Building usability into ecommerce design

With a specialist website, selling one product or category of products, thinking early on about the best way to present products can be beneficial. Not only will you improve usability and conversion rate from the start but it’s an opportunity to make the site stand out from competitors, both the not-as-well-designed specialist shops and the more general retailers using the same layouts to sell a huge variety of different products.

Two contrasting examples I’ve worked on are cutlery and umbrellas.

In the first example, Viners cutlery, I was responsible for the design.

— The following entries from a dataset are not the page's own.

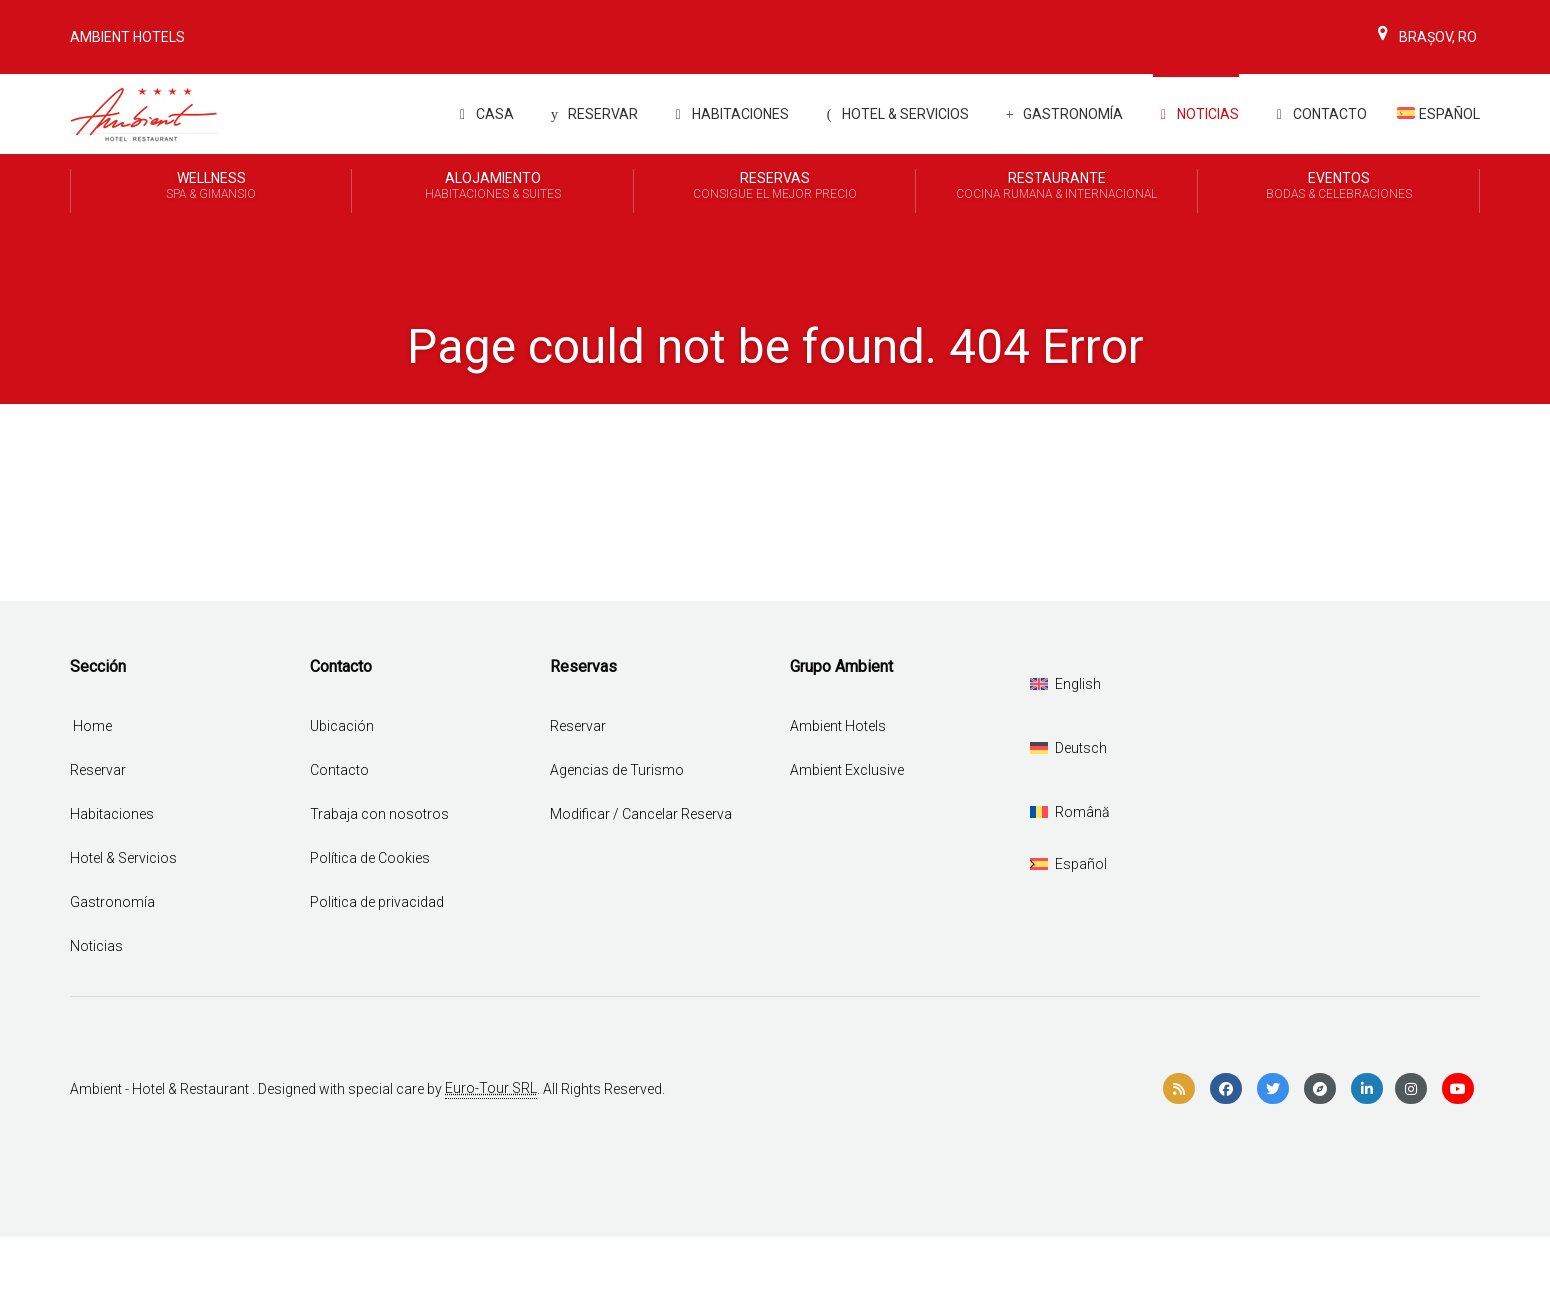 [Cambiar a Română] (1070, 812)
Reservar (591, 114)
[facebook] (1226, 1089)
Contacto (1318, 114)
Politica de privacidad (377, 902)
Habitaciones (728, 114)
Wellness (211, 187)
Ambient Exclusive (847, 770)
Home (92, 726)
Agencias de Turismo (617, 770)
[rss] (1179, 1089)
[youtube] (1458, 1089)
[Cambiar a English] (1065, 684)
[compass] (1320, 1089)
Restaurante (1056, 187)
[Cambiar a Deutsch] (1068, 748)
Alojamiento (492, 187)
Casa (483, 114)
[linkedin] (1367, 1089)
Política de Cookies (370, 858)
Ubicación (342, 726)
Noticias (1196, 114)
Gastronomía (1061, 114)
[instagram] (1411, 1089)
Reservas (774, 187)
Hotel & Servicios (894, 114)
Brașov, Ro (1424, 37)
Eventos (1338, 187)
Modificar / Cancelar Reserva (641, 814)
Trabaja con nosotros (379, 814)
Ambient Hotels (127, 37) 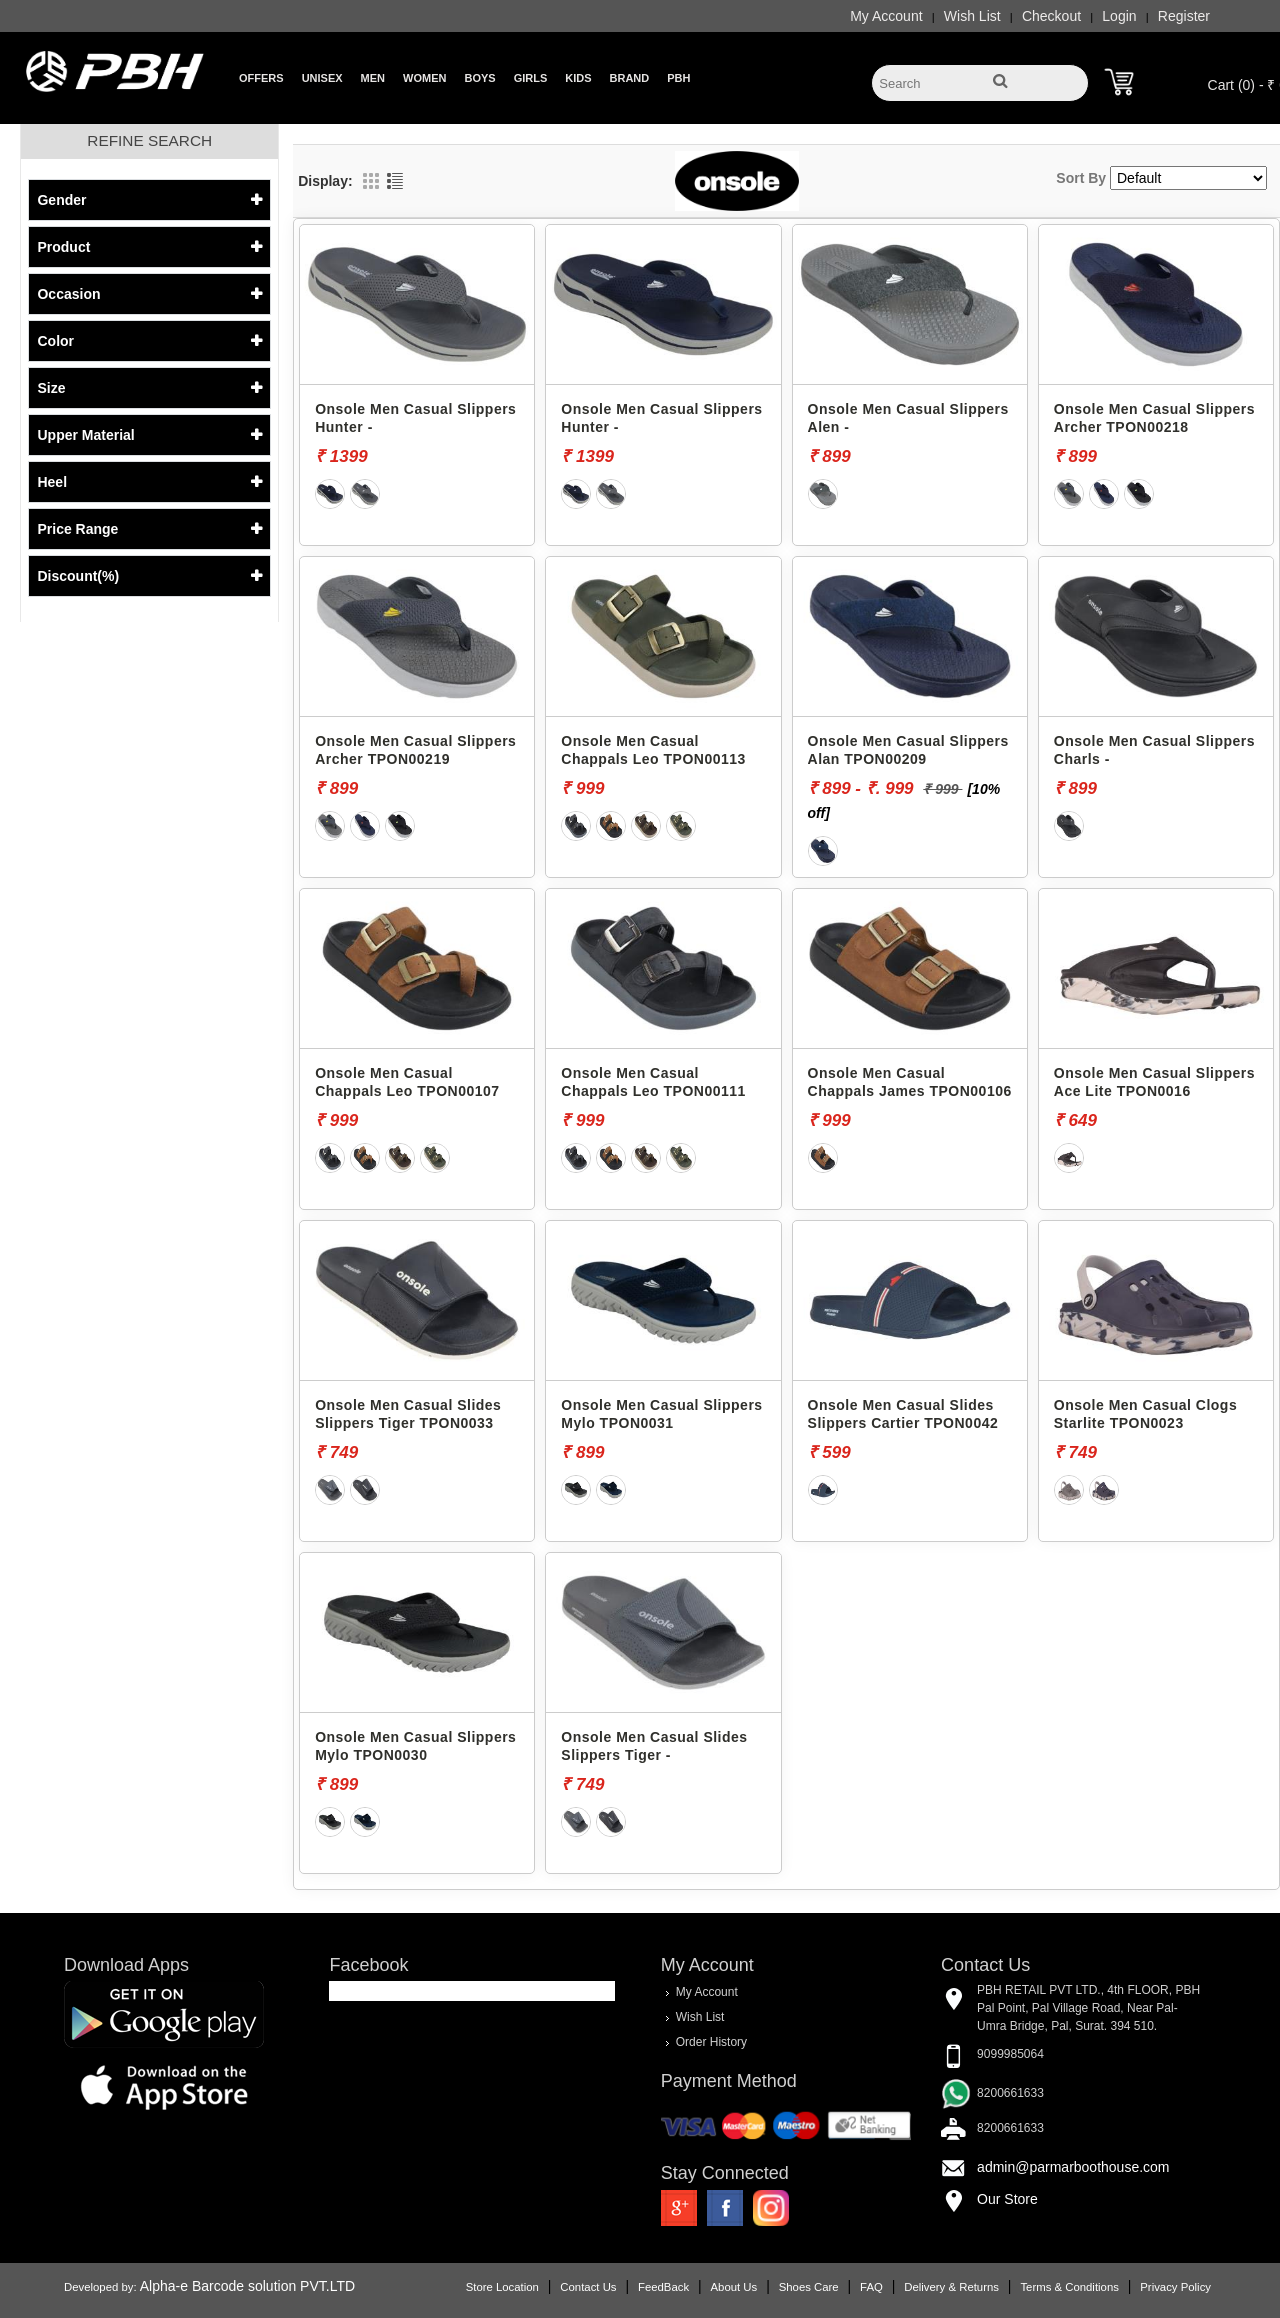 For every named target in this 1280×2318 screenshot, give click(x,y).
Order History (711, 2042)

Through looking at other websites selling cutlery (good and bad), and understanding patterns of sales through the company’s other sales channels, I made sure each cutlery range was presented with a means of ordering cutlery sets and loose pieces all on the same page (without having to go back and forward to the shopping basket).

Hence this page…

product layouts - Viners

… is the same in terms the product hierarchy as this page…

product layouts - Viners 2

The difference being, a customer is much more likely to purchase more than one product from a range of cutlery (e.g. some knives and some forks, or a cutlery set and some extra teaspoons). With cookware, it’s less likely a customer would want to purchase more than one saucepan. And there’s more detailed information on a saucepan on the product detail page a customer would want to see before making the purchasing decision.

In my second example, Fulton Umbrellas, my involvement was much further down the line, when the design was almost complete. The first design I saw showed around 10 umbrellas on the womens page, mostly black and with technical descriptions like Superslim-1 and Open and Close – 3. This was the way the company presented the range to trade customers, but obviously not the optimal way on B2C online shop; because consumers don’t know the difference between a Superslim and an Open and Close, and because a consumer looking at that page wouldn’t know unless they clicked on it that the black umbrella pictured came in 10 different designs.

Unfortunately the ecommerce platform chosen was limited in the filter and sort views available; the ideal solution would have been to allow the customer to view by type, by colour, by pattern, by price etc. however, the least-bad option for launch was to show all the products.